*Problem statement:* Copy all data exactly. Skip pictures.

*Supplied data:*
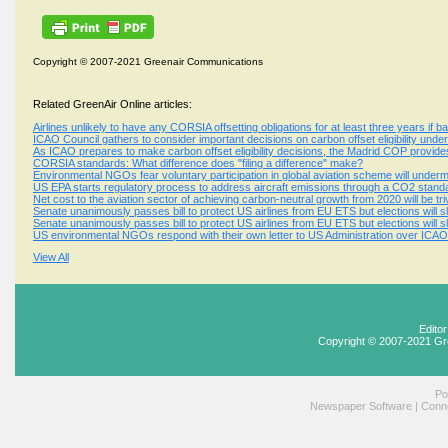
Copyright © 2007-2021 Greenair Communications
Related GreenAir Online articles:
Airlines unlikely to have any CORSIA offsetting obligations for at least three years if 
ICAO Council gathers to consider important decisions on carbon offset eligibility un
As ICAO prepares to make carbon offset eligibility decisions, the Madrid COP provi
CORSIA standards: What difference does "filing a difference" make?
Environmental NGOs fear voluntary participation in global aviation scheme will underm
US EPA starts regulatory process to address aircraft emissions through a CO2 sta
Net cost to the aviation sector of achieving carbon-neutral growth from 2020 will be triv
Senate unanimously passes bill to protect US airlines from EU ETS but elections will
Senate unanimously passes bill to protect US airlines from EU ETS but elections will
US environmental NGOs respond with their own letter to US Administration over ICAO 
View All
Edito
Copyright © 2007-2021 Gr
Po
Newspaper Software
|
Conne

*Answer space:*
Copyright © 2007-2021 Greenair Communications
Related GreenAir Online articles:
Airlines unlikely to have any CORSIA offsetting obligations for at least three years if 
ICAO Council gathers to consider important decisions on carbon offset eligibility un
As ICAO prepares to make carbon offset eligibility decisions, the Madrid COP provi
CORSIA standards: What difference does "filing a difference" make?
Environmental NGOs fear voluntary participation in global aviation scheme will underm
US EPA starts regulatory process to address aircraft emissions through a CO2 sta
Net cost to the aviation sector of achieving carbon-neutral growth from 2020 will be triv
Senate unanimously passes bill to protect US airlines from EU ETS but elections will
Senate unanimously passes bill to protect US airlines from EU ETS but elections will
US environmental NGOs respond with their own letter to US Administration over ICAO 
View All
Edito
Copyright © 2007-2021 Gr
Po
Newspaper Software
|
Conne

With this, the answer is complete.